→ **AIM OF THE TASK**
How many lines in the listing below include the word "receive"? Answer with the number and nothing else.

→ **INPUT FOR THIS TASK**
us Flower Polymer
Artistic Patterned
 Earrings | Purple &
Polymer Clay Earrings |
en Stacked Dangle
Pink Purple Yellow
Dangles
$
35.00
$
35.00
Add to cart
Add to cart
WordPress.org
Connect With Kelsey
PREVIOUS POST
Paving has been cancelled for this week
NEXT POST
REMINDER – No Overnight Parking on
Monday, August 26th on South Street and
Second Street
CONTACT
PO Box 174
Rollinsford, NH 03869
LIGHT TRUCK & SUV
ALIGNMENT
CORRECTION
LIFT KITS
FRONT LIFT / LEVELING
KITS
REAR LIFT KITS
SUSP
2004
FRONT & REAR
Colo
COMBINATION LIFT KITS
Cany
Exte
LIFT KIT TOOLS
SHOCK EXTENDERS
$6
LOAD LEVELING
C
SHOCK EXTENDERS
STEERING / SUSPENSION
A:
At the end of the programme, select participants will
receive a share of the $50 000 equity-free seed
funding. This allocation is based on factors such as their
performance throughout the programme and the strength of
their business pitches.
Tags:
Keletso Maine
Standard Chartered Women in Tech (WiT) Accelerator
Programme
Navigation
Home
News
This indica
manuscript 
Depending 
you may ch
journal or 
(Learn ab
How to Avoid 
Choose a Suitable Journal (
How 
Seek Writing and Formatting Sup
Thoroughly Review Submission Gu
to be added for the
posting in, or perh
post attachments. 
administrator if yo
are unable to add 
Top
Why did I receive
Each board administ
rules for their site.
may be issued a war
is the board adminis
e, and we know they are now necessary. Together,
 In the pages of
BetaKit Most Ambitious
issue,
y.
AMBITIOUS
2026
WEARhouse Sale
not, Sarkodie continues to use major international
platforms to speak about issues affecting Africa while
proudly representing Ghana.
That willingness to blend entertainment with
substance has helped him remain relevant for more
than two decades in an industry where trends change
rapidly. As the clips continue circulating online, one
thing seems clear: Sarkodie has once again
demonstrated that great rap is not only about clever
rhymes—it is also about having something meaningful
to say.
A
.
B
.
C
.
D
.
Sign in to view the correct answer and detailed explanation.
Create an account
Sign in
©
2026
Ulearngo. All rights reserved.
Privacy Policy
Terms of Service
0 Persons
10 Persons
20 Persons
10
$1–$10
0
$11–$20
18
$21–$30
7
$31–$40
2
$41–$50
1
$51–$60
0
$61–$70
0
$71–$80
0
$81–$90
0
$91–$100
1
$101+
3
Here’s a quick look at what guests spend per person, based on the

→ **RESULT OF THE EXERCISE**
2